## Action item
Set down exactly the lines below, starting at the one that contains "Estudiantes del Profesorado de" and ending at the one that contains "que transportaban varias prendas nuevas, los", with both of those lines included and nothing else.

## Dataset content
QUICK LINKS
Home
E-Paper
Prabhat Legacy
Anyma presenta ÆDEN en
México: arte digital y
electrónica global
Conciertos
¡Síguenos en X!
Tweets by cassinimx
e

---

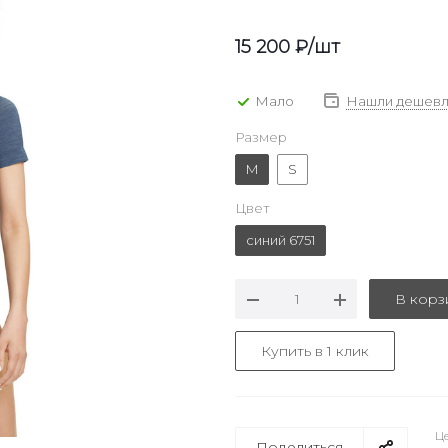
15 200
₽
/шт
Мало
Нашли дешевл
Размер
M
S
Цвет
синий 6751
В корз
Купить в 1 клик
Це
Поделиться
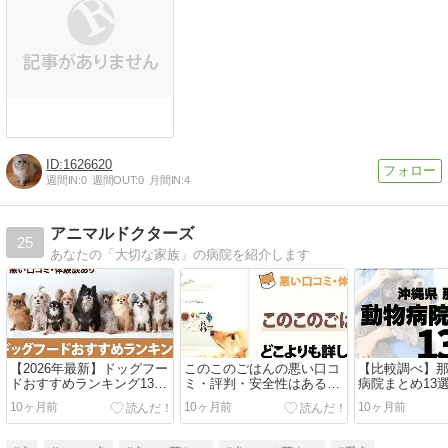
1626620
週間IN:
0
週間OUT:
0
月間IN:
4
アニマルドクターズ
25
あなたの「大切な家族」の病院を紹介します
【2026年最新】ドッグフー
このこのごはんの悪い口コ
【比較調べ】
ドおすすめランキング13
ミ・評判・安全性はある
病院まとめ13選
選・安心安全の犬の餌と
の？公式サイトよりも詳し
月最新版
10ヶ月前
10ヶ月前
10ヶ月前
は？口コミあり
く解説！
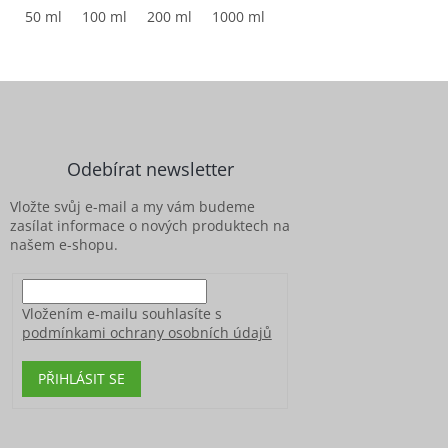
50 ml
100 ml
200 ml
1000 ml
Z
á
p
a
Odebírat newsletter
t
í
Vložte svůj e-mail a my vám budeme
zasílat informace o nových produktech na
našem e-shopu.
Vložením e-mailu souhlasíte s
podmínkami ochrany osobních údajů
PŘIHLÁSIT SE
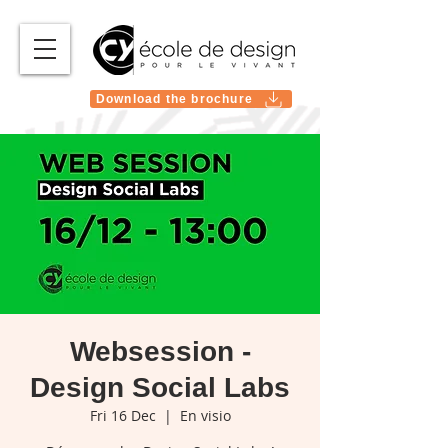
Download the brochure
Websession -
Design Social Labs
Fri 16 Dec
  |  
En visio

...

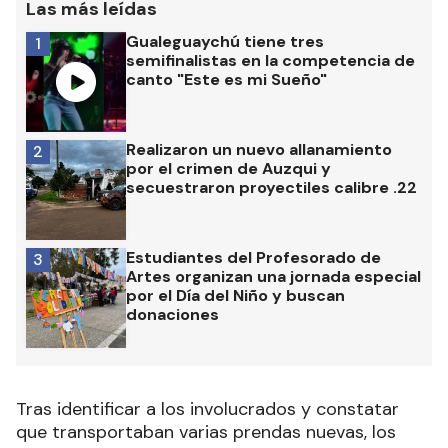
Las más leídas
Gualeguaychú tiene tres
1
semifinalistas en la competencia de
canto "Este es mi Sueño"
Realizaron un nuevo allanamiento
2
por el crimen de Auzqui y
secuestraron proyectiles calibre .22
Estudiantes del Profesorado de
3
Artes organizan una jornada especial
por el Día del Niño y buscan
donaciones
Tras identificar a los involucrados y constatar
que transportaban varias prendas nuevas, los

## Answer below
Estudiantes del Profesorado de
3
Artes organizan una jornada especial
por el Día del Niño y buscan
donaciones
Tras identificar a los involucrados y constatar
que transportaban varias prendas nuevas, los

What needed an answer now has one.